***
It was weird driving myself to work this morning from Killian’s place. Setting the alarm and locking Killian’s door, being in that apartment all by myself all night without him there.
I love that apartment, though. Tonight, I’m thinking about using the gym downstairs. I haven’t had a good workout in days.
Last night, I finally made myself eat a bowl of cereal when my stomach was growling at midnight.
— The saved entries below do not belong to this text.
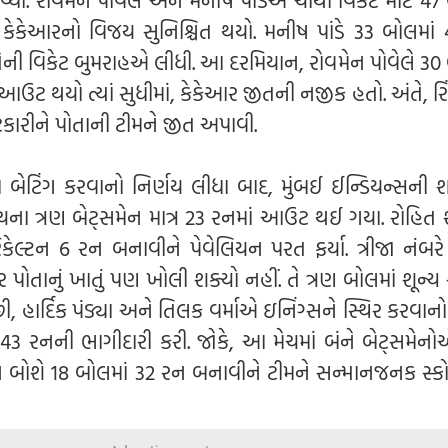
ી કેકેઆરનો વિજય સુનિશ્ચિત થયો. મનીષ પાંડે 33 બોલમાં
ી વિકેટ બુમરાહએ લીધી. આ દરમિયાન, રોવમેન પોવેલે 30 
ઉટ થયો ત્યાં સુધીમાં, કેકેઆર જીતની નજીક હતો. અંતે, રિંક
ટકારીને પોતાની ટીમને જીત અપાવી.
ા બેટિંગ કરવાનો નિર્ણય લીધા બાદ, મુંબઈ ઈન્ડિયન્સની
ના ત્રણ બેટ્સમેન માત્ર 23 રનમાં આઉટ થઈ ગયા. રોહિત શર
ેલ્ટન 6 રન બનાવીને પેવેલિયન પરત ફર્યા. ત્રીજા નંબરે 
તાનું ખાતું પણ ખોલી શક્યો નહીં. તે ત્રણ બોલમાં શૂન્ય
ર્દિક પંડ્યા અને તિલક વર્માએ ઇનિંગ્સને સ્થિર કરવાનો 
ં 43 રનની ભાગીદારી કરી. જોકે, આ મેચમાં બંને બેટ્સમેનો
્બિન બોશે 18 બોલમાં 32 રન બનાવીને ટીમને સન્માનજનક સ્ક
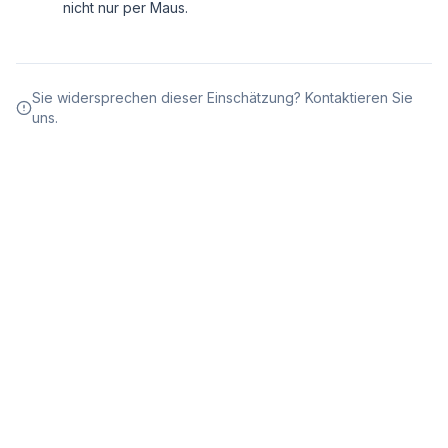
nicht nur per Maus.
Sie widersprechen dieser Einschätzung? Kontaktieren Sie
uns.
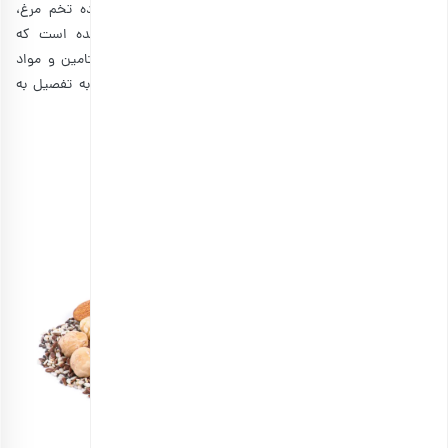
بر آفتاب، کره، شیر، ماهی‌های چرب، روغن جگر ماهی، زرده تخم مرغ،
دانه‌های جوانه‌زده و گوشت گاو است. اخیرا مشخص شده است که
دانه‌های
آجیل مخلوط
مانند بادام و گردو علاوه بر انواع ویتامین و مواد
معدنی حاوی ویتامین دی نیز هستند. در ادامه این مطلب به تفصیل به
رابطه ویتامین دی و آجیل اشاره خواهیم کرد.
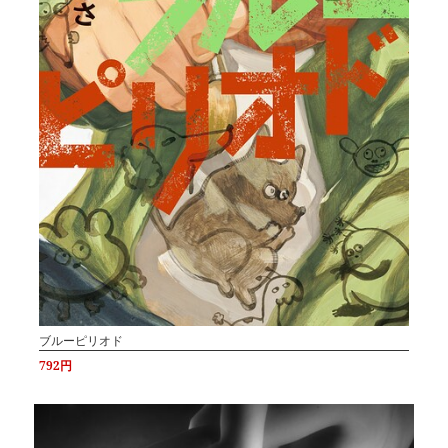
ブルーピリオド
792円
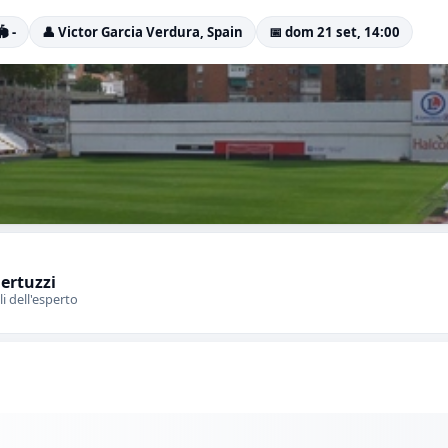
️ -
👤 Victor Garcia Verdura, Spain
📅 dom 21 set, 14:00
Bertuzzi
li dell'esperto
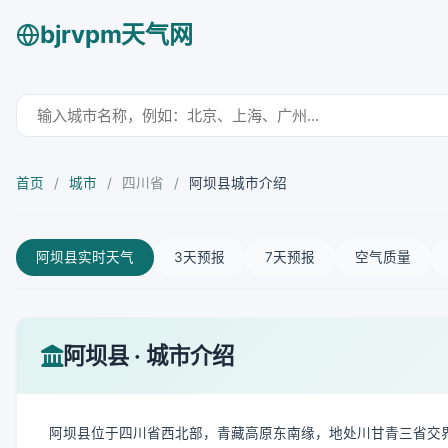
bjrvpm天气网
首页
/
城市
/
四川省
/
阿坝县城市介绍
阿坝县实时天气
3天预报
7天预报
空气质量
阿坝县 · 城市介绍
阿坝县位于四川省西北部，青藏高原东南缘，地处川甘青三省交界地带。其地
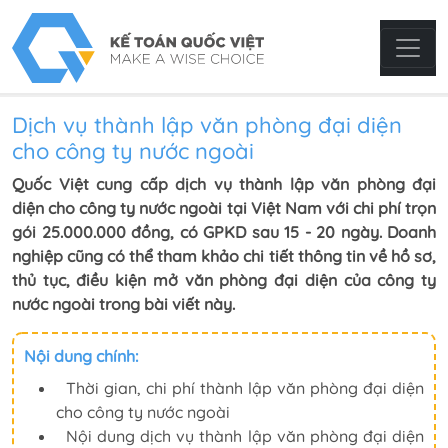
Dịch vụ thành lập văn phòng đại diện
cho công ty nước ngoài
Quốc Việt cung cấp dịch vụ thành lập văn phòng đại
diện cho công ty nước ngoài tại Việt Nam với chi phí trọn
gói 25.000.000 đồng, có GPKD sau 15 - 20 ngày. Doanh
nghiệp cũng có thể tham khảo chi tiết thông tin về hồ sơ,
thủ tục, điều kiện mở văn phòng đại diện của công ty
nước ngoài trong bài viết này.
Nội dung chính:
Thời gian, chi phí thành lập văn phòng đại diện
cho công ty nước ngoài
Nội dung dịch vụ thành lập văn phòng đại diện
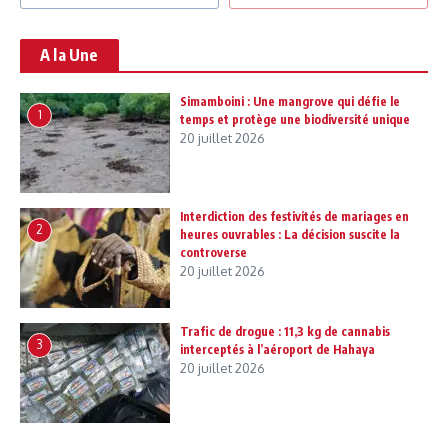
A la Une
Simamboini : Une mangrove qui défie le
1
temps et protège une biodiversité unique
20 juillet 2026
Interdiction des festivités de mariages en
2
heures ouvrables : La décision suscite la
controverse
20 juillet 2026
Trafic de drogue : 11,3 kg de cannabis
3
interceptés à l’aéroport de Hahaya
20 juillet 2026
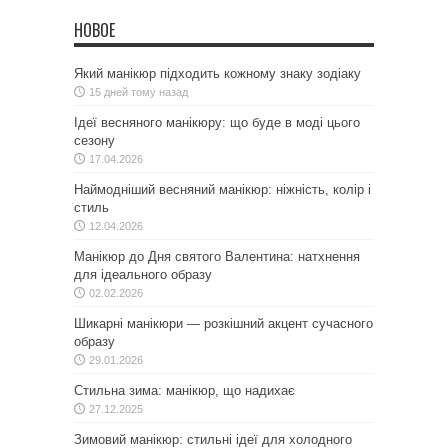
НОВОЕ
Який манікюр підходить кожному знаку зодіаку
15 дней тому назад
Ідеї весняного манікюру: що буде в моді цього
сезону
17.04.2026
Наймодніший весняний манікюр: ніжність, колір і
стиль
12.04.2026
Манікюр до Дня святого Валентина: натхнення
для ідеального образу
02.02.2026
Шикарні манікюри — розкішний акцент сучасного
образу
29.01.2026
Стильна зима: манікюр, що надихає
27.12.2025
Зимовий манікюр: стильні ідеї для холодного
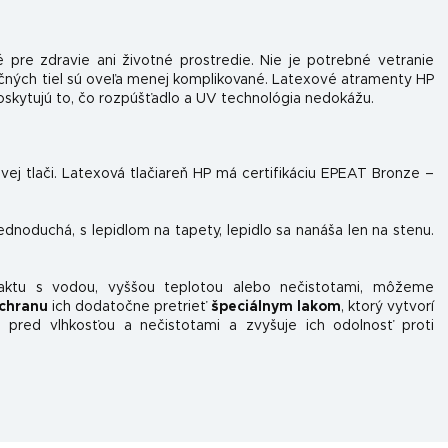
 pre zdravie ani životné prostredie. Nie je potrebné vetranie
očných tiel sú oveľa menej komplikované. Latexové atramenty HP
skytujú to, čo rozpúšťadlo a UV technológia nedokážu.
ovej tlači. Latexová tlačiareň HP má certifikáciu EPEAT Bronze –
jednoduchá, s lepidlom na tapety, lepidlo sa nanáša len na stenu.
taktu s vodou, vyššou teplotou alebo nečistotami, môžeme
chranu
ich dodatočne pretrieť
špeciálnym lakom
, ktorý vytvorí
 pred vlhkosťou a nečistotami a zvyšuje ich odolnosť proti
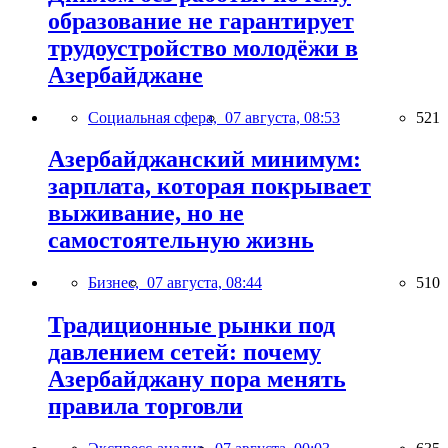
образование не гарантирует
трудоустройство молодёжи в
Азербайджане
Социальная сфера,
07 августа, 08:53
521
Азербайджанский минимум:
зарплата, которая покрывает
выживание, но не
самостоятельную жизнь
Бизнес,
07 августа, 08:44
510
Традиционные рынки под
давлением сетей: почему
Азербайджану пора менять
правила торговли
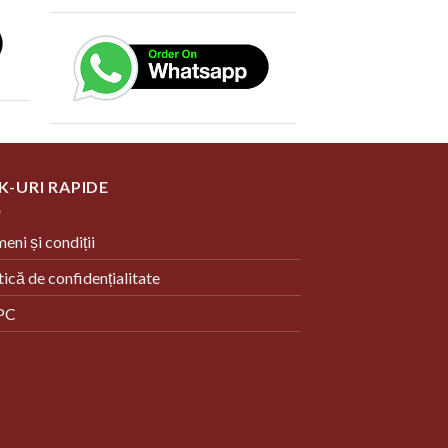
K-URI RAPIDE
eni și condiții
tică de confidențialitate
PC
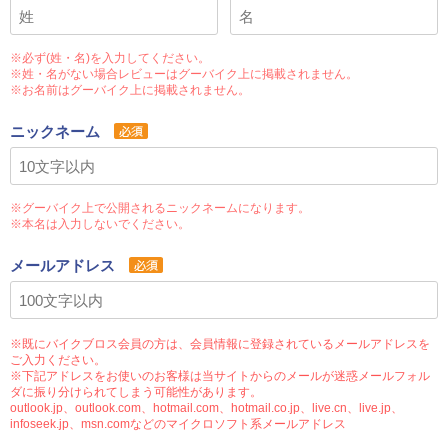
※必ず(姓・名)を入力してください。
※姓・名がない場合レビューはグーバイク上に掲載されません。
※お名前はグーバイク上に掲載されません。
ニックネーム
※グーバイク上で公開されるニックネームになります。
※本名は入力しないでください。
メールアドレス
※既にバイクブロス会員の方は、会員情報に登録されているメールアドレスを
ご入力ください。
※下記アドレスをお使いのお客様は当サイトからのメールが迷惑メールフォル
ダに振り分けられてしまう可能性があります。
outlook.jp、outlook.com、hotmail.com、hotmail.co.jp、live.cn、live.jp、
infoseek.jp、msn.comなどのマイクロソフト系メールアドレス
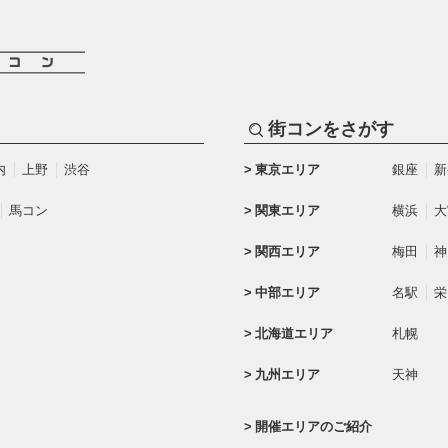
街コンをさがす
内
上野
渋谷
東京エリア
銀座
新
馬コン
関東エリア
横浜
大
関西エリア
梅田
神
中部エリア
名駅
栄
北海道エリア
札幌
九州エリア
天神
開催エリアのご紹介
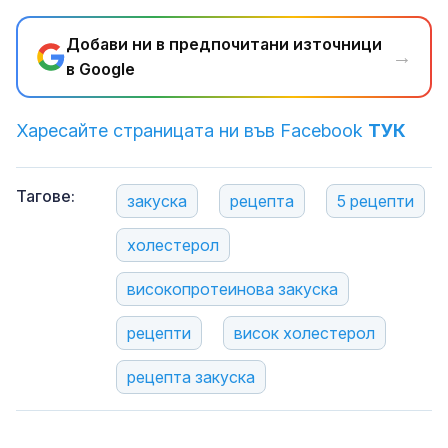
Добави ни в предпочитани източници
→
в Google
Харесайте страницата ни във Facebook
ТУК
Тагове:
закуска
рецепта
5 рецепти
холестерол
високопротеинова закуска
рецепти
висок холестерол
рецепта закуска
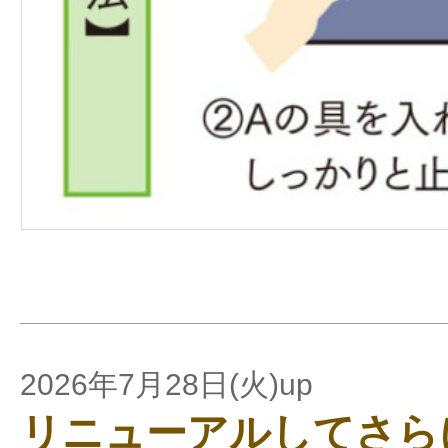
2026年7月28日(火)up
リニューアルしてさら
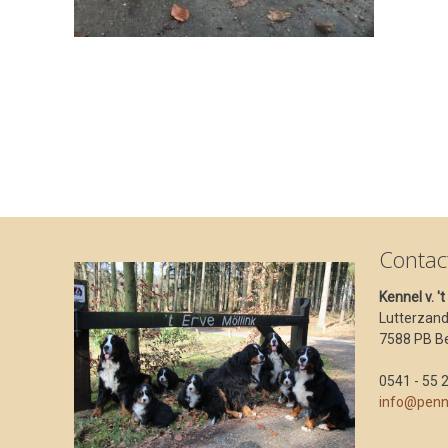
Contac
Kennel v. '
Lutterzan
7588 PB B
0541 - 55 
info@penn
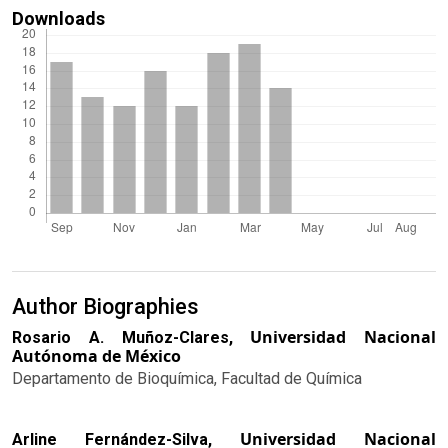
Downloads
Author Biographies
Universidad Nacional
Rosario A. Muñoz-Clares,
Autónoma de México
Departamento de Bioquímica, Facultad de Química
Universidad Nacional
Arline Fernández-Silva,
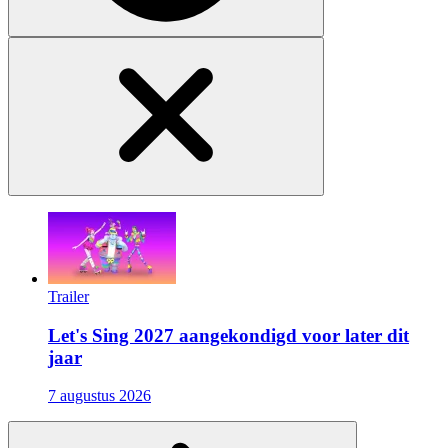
Trailer
Let's Sing 2027 aangekondigd voor later dit
jaar
7 augustus 2026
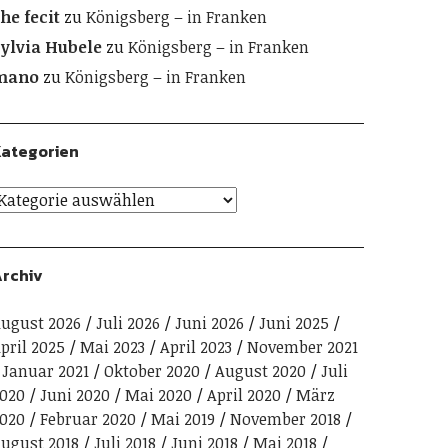
he fecit
zu
Königsberg – in Franken
ylvia Hubele
zu
Königsberg – in Franken
mano
zu
Königsberg – in Franken
ategorien
rchiv
ugust 2026
Juli 2026
Juni 2026
Juni 2025
pril 2025
Mai 2023
April 2023
November 2021
Januar 2021
Oktober 2020
August 2020
Juli
020
Juni 2020
Mai 2020
April 2020
März
020
Februar 2020
Mai 2019
November 2018
ugust 2018
Juli 2018
Juni 2018
Mai 2018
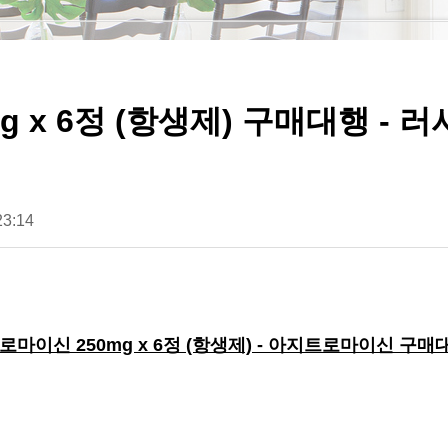
 x 6정 (항생제) 구매대행 - 
23:14
로마이신 250mg x 6정 (항생제) - 아지트로마이신 구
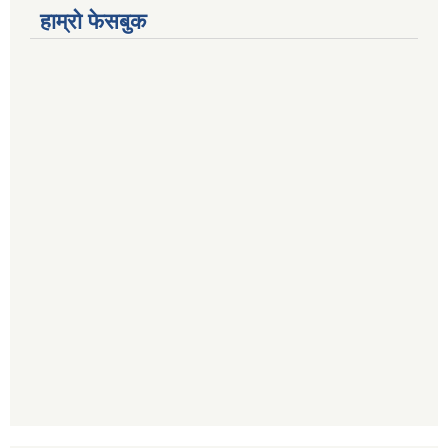
हाम्रो फेसबुक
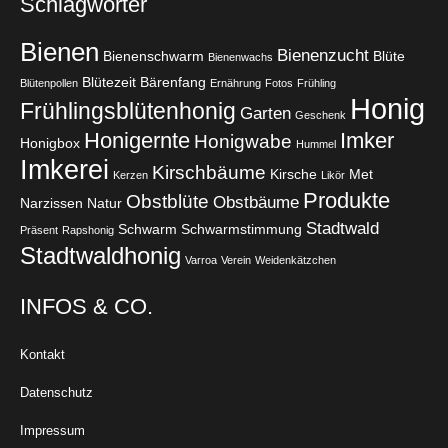
Schlagwörter
Bienen
Bienenzucht
Bienenschwarm
Blüte
Bienenwachs
Blütezeit
Bärenfang
Blütenpollen
Ernährung
Fotos
Frühling
Honig
Frühlingsblütenhonig
Garten
Geschenk
Honigernte
Imker
Honigwabe
Honigbox
Hummel
Imkerei
Kirschbäume
Kirsche
Met
Kerzen
Likör
Produkte
Obstblüte
Obstbäume
Narzissen
Natur
Stadtwald
Schwarm
Schwarmstimmung
Präsent
Rapshonig
Stadtwaldhonig
Varroa
Verein
Weidenkätzchen
INFOS & CO.
Kontakt
Datenschutz
Impressum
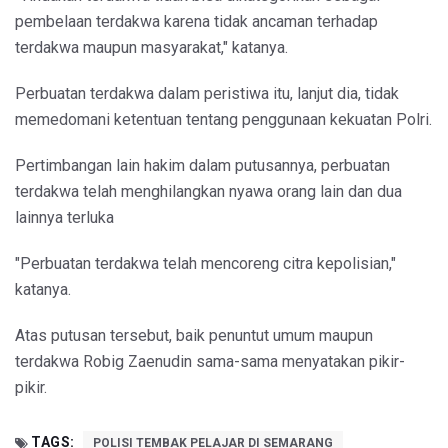
pembelaan terdakwa karena tidak ancaman terhadap
terdakwa maupun masyarakat," katanya.
Perbuatan terdakwa dalam peristiwa itu, lanjut dia, tidak
memedomani ketentuan tentang penggunaan kekuatan Polri.
Pertimbangan lain hakim dalam putusannya, perbuatan
terdakwa telah menghilangkan nyawa orang lain dan dua
lainnya terluka
"Perbuatan terdakwa telah mencoreng citra kepolisian,"
katanya.
Atas putusan tersebut, baik penuntut umum maupun
terdakwa Robig Zaenudin sama-sama menyatakan pikir-
pikir.
TAGS:
POLISI TEMBAK PELAJAR DI SEMARANG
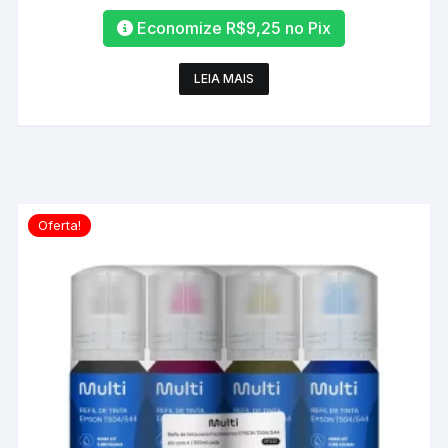
Economize
R$
9,25
no Pix
LEIA MAIS
Oferta!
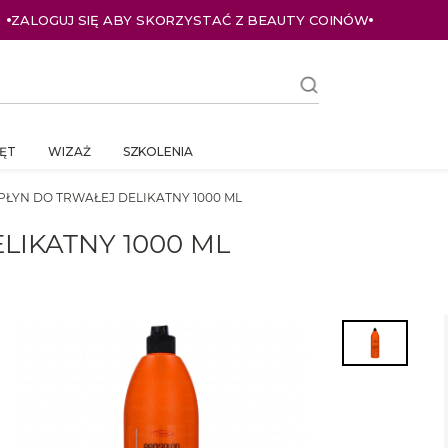
ZALOGUJ SIĘ ABY SKORZYSTAĆ Z BEAUTY COINÓW
ĘT
WIZAŻ
SZKOLENIA
PŁYN DO TRWAŁEJ DELIKATNY 1000 ML
LIKATNY 1000 ML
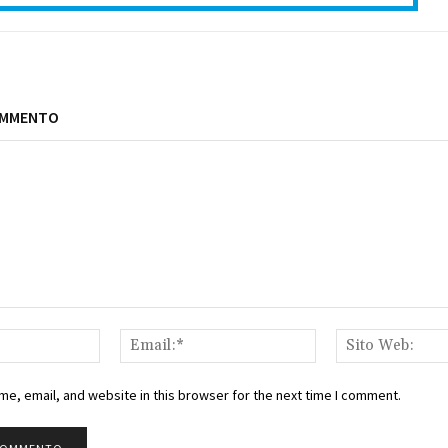
OMMENTO
Nome:*
Email:*
e, email, and website in this browser for the next time I comment.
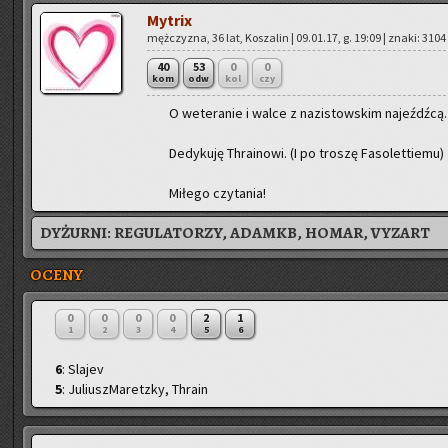
My­trix
męż­czy­zna, 36 lat, Ko­sza­lin | 09.01.17, g. 19:09 | znaki: 3104
40
53
0
0
kom
odw
kol
czy
O we­te­ra­nie i walce z na­zi­stow­skim na­jeźdź­cą.
De­dy­ku­ję Thra­ino­wi. (I po tro­szę Fa­so­let­tie­mu)
Mi­łe­go czy­ta­nia!
DYŻURNI:
REGULATORZY, ADAMKB, HOMAR, VYZART
OCENY
0
0
0
0
2
1
1
2
3
4
5
6
6
: Slajev
5
: JuliuszMaretzky, Thrain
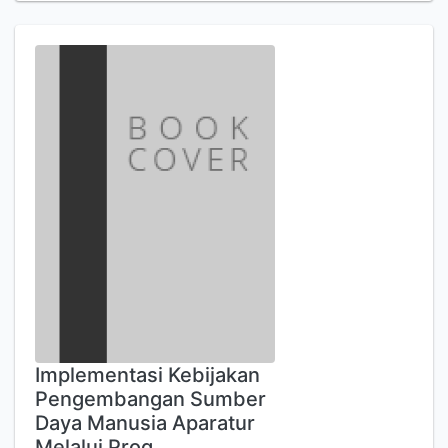
Implementasi Kebijakan
Pengembangan Sumber
Daya Manusia Aparatur
Melalui Prog…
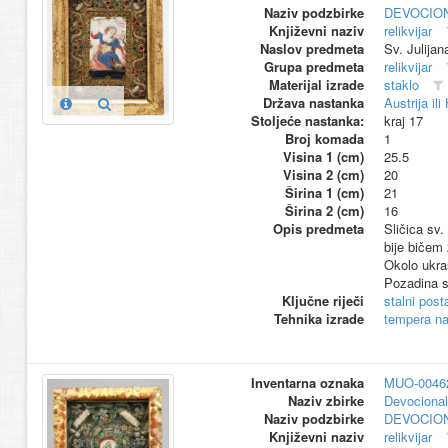
Naziv podzbirke
DEVOCION
Književni naziv
relikvijar
Naslov predmeta
Sv. Julijan
Grupa predmeta
relikvijar
Materijal izrade
staklo
Država nastanka
Austrija il
Stoljeće nastanka:
kraj 17
Broj komada
1
Visina 1 (cm)
25.5
Visina 2 (cm)
20
Širina 1 (cm)
21
Širina 2 (cm)
16
Opis predmeta
Sličica sv.
bije bičem 
Okolo ukras
Pozadina s
Ključne riječi
stalni pos
Tehnika izrade
tempera n
Inventarna oznaka
MUO-0046
Naziv zbirke
Devocional
Naziv podzbirke
DEVOCION
Književni naziv
relikvijar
I found an opened box of Lucky Charms in the pantry and enjoyed the heck out of that bowl of sugary goodness, unable to remember the last time I’d had those.
I didn’t sleep very well. I wondered where Killian was that he had to be gone all night. When he’d be back.
I also felt a pang of sadness at the notion that maybe he was out with somebody. He certainly looked good when he left. Though… he always looks good.
That Jessa girl, maybe. She certainly seemed like she wanted to get his attention at Numbers on Saturday night.
I have no right to feel that way. It’s not like I’m ready to date. Am I officially even single yet? As of next week, I hope I will be. Though logistically, I have no idea how it’ll work. Will Ray do the smart thing and skip town and never turn up again? Will he try to rob a liquor store to get Killian’s money and wind up in prison? Will he not come up with the money and then get ‘disappeared’?
I really don’t think Killian is like that. But who knows? Not like I’m brave enough to ask. Though, I don’t exactly think of myself as a great judge of character these days.
Lunch with Cammy is good. Debbie doesn’t join us; is out for a couple days on a course for her job at the law firm. Cammy and I go to a little sushi place two blocks from work and she insists on buying. She tries to get me to talk about Killian. I deflect and get her to talk about herself instead, and it works for a while, too.
She’s in accounts payable at the company and I already know she’s going to school at night to get her CPA designation. She’s thirty and single, much to the chagrin of her parents who keep trying to arrange blind dates with people through their church. She and her cousin share a basement apartment in a house they bought together as an investment and they rent out the upper two floors to students.
Toward the end of the lunch hour, she abruptly stops sharing anecdotes of the crazy college kids living upstairs from her and the fact that one of them is flirting with her - a twenty-two-year-old guy who she describes as ‘ripped’ and with the bluest eyes she’s ever seen.
“Wait! You’re trying to distract me. What’s the story with your fiancé, with the sexy club owner? Tell me.”
“I’m in the midst of breaking up with Ray and I’m staying in Killian’s guest room right now.”
Her eyes go wide.
“It’s complicated.”
“Sounds like it,” she retorts and then takes a big sip of her drink, eyes on me, waiting for me to elaborate. When I don’t, she slaps the table. “That’s it; we need to get your lips loosened up. Cocktails Friday should help. You always say no so we stopped asking, but you need to come to McHop’s with us. For real.”
“Who’s us?” I ask.
“Me, Deb, some of the other girls from our office, probably. Tara, Lorraine. Deb’s coworker Molly. Come.”
“I might come. I’ll let you know closer to then, but that doesn’t mean I’m gonna talk about anything that I’m not ready to discuss.”
“So, just come. Have fun. Let your hair down. It’ll be a laugh. Usually we only stay for one or two drinks. Sometimes we close the place. No pressure, other than to show up. Come for a drink, even a mocktail, and after that, it’s up to you.”
“I’ll try,” I say.
As we’re heading back to work, I get a prickly feeling up the back of my neck. Am I being watched? I look around curiously as it dawns that Wesley Traynor could be following me like he was last Friday. But I have no idea if Killian has Ray being watched. I’d guess yes. It also occurs to me that it could even be Ray watching me and I look around some more, biting my lip, feeling paranoid. I see nothing unusual and I nearly walk into a bus shelter before Cammy steers me in the right direction, joking that I’ve got my mind on Killian.
Maybe it’s just paranoia. Maybe someone is watching me.
***
Tuesday, 9:00 pm
A text alert interrupts my mindless staring at the TV in my room. I perk up at the phone and feel my face fall as my eyes scan the lock screen.